James Doohan as Montgomery "Scotty" Scott in Star Trek: The Original Series
James Doohan as Montgomery “Scotty” Scott in Star Trek: The Original Series

When was Star Trek: The Original Series cancelled?

Because of the time slot change, the budget cut, and the diaspora of talented creatives behind the scenes, the ratings of Star Trek: The Original Series continued to drop during its third season. When the show was noticeably absent from the network’s new programming schedule for the 1969-1970 season, NBC announced its ultimate decision to cancel Star Trek after season 3. on February 18th, 1969.

Star Trek enters syndication

Of course, NBC’s cancellation of Star Trek: The Original Series was not the end of the franchise. Later in 1969, the show entered syndication, where many viewers saw it for the first time. Surprisingly, the series performed better in its syndicated time slots, resulting in its fan base swelling by 1972. The show’s success in syndication also gave way to Star Trek: The Animated Series.

A revival series titled Star Trek: Phase II was planned for the mid-1970s, but the success of Star Wars: Episode IV – A New Hope in 1977 saw that project eventually evolve into Star Trek: The Motion Picture, the first of what would be six feature films to feature the cast of Star Trek: The Original Series.

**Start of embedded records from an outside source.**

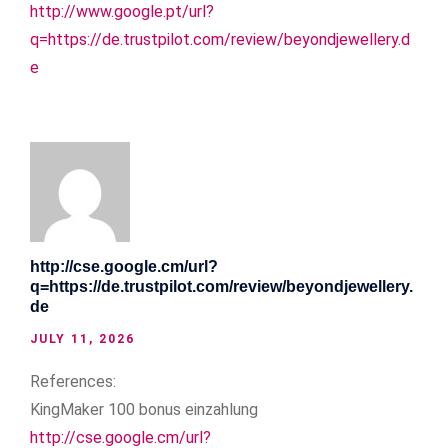
http://www.google.pt/url?
q=https://de.trustpilot.com/review/beyondjewellery.d
e
http://cse.google.cm/url?
q=https://de.trustpilot.com/review/beyondjewellery.
de
JULY 11, 2026
References:
KingMaker 100 bonus einzahlung
http://cse.google.cm/url?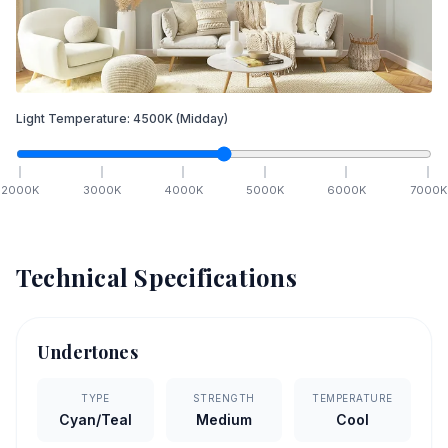
Light Temperature:
4500
K
(Midday)
2000
K
3000
K
4000
K
5000
K
6000
K
7000
K
Technical Specifications
Undertones
TYPE
STRENGTH
TEMPERATURE
Cyan/Teal
Medium
Cool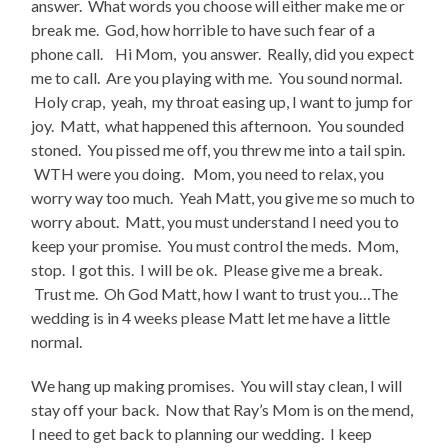
answer. What words you choose will either make me or
break me. God, how horrible to have such fear of a
phone call. Hi Mom, you answer. Really, did you expect
me to call. Are you playing with me. You sound normal.
Holy crap, yeah, my throat easing up, I want to jump for
joy. Matt, what happened this afternoon. You sounded
stoned. You pissed me off, you threw me into a tail spin.
WTH were you doing. Mom, you need to relax, you
worry way too much. Yeah Matt, you give me so much to
worry about. Matt, you must understand I need you to
keep your promise. You must control the meds. Mom,
stop. I got this. I will be ok. Please give me a break.
Trust me. Oh God Matt, how I want to trust you…The
wedding is in 4 weeks please Matt let me have a little
normal.
We hang up making promises. You will stay clean, I will
stay off your back. Now that Ray’s Mom is on the mend,
I need to get back to planning our wedding. I keep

After Star Trek: The Next Generation took the franchise to new levels of popularity during the ‘80s and ‘90s, Star Trek became a permanent fixture of pop culture, with multiple spinoff series and movies being released almost every year.

Was the original Star Trek a failure?

Although Star Trek: The Original Series was not a commercial success during its original run on NBC from 1966 to 1969, the science fiction show has since become one of the most popular and influential television series of all time. Its progressive social commentary, optimistic vision of the future, and its diverse cast of characters have resulted in several successful spinoff series and movies that continue to entertain and inspire its devoted fan base all over the world.

Where to watch Star Trek: The Original Series

All three seasons of Star Trek: The Original Series are streaming on Paramount+.